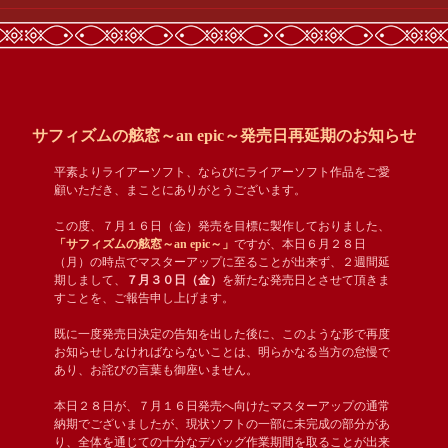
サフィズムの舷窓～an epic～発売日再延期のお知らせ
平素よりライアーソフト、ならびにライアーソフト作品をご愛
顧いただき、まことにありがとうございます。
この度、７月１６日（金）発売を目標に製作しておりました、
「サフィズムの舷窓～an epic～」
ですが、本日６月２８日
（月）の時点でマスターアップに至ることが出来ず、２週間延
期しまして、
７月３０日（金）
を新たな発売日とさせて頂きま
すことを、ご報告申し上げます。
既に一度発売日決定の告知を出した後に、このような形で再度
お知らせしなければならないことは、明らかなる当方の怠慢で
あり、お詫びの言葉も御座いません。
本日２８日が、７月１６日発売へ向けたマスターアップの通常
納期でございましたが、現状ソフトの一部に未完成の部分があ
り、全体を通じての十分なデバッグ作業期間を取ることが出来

****

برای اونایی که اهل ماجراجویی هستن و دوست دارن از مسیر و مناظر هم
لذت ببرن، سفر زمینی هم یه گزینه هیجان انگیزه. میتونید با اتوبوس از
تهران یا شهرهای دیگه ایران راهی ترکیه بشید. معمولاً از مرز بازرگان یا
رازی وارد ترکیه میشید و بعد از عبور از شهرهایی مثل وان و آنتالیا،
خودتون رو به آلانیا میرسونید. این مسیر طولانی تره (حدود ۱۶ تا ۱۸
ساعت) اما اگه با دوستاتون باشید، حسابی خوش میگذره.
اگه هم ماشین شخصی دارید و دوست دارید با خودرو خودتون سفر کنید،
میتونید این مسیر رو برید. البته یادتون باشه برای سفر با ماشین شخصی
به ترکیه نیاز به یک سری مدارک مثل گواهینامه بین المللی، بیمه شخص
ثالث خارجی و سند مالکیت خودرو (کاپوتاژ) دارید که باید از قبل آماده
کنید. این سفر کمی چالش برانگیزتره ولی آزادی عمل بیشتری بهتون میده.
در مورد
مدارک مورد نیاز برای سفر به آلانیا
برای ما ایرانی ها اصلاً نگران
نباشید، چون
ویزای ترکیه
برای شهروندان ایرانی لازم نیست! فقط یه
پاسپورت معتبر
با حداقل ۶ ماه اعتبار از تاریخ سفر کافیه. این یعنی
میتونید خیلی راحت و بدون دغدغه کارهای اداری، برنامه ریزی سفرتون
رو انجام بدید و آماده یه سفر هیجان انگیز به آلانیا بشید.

****

■ Assigned task ■
Return, word for word, the lines of the data above from the line with "サフィズムの舷窓～an epic～発売日再延期のお知らせ" through the line with "り、全体を通じての十分なデバッグ作業期間を取ることが出来", inclusive.

■ Output ■
サフィズムの舷窓～an epic～発売日再延期のお知らせ
平素よりライアーソフト、ならびにライアーソフト作品をご愛
顧いただき、まことにありがとうございます。
この度、７月１６日（金）発売を目標に製作しておりました、
「サフィズムの舷窓～an epic～」
ですが、本日６月２８日
（月）の時点でマスターアップに至ることが出来ず、２週間延
期しまして、
７月３０日（金）
を新たな発売日とさせて頂きま
すことを、ご報告申し上げます。
既に一度発売日決定の告知を出した後に、このような形で再度
お知らせしなければならないことは、明らかなる当方の怠慢で
あり、お詫びの言葉も御座いません。
本日２８日が、７月１６日発売へ向けたマスターアップの通常
納期でございましたが、現状ソフトの一部に未完成の部分があ
り、全体を通じての十分なデバッグ作業期間を取ることが出来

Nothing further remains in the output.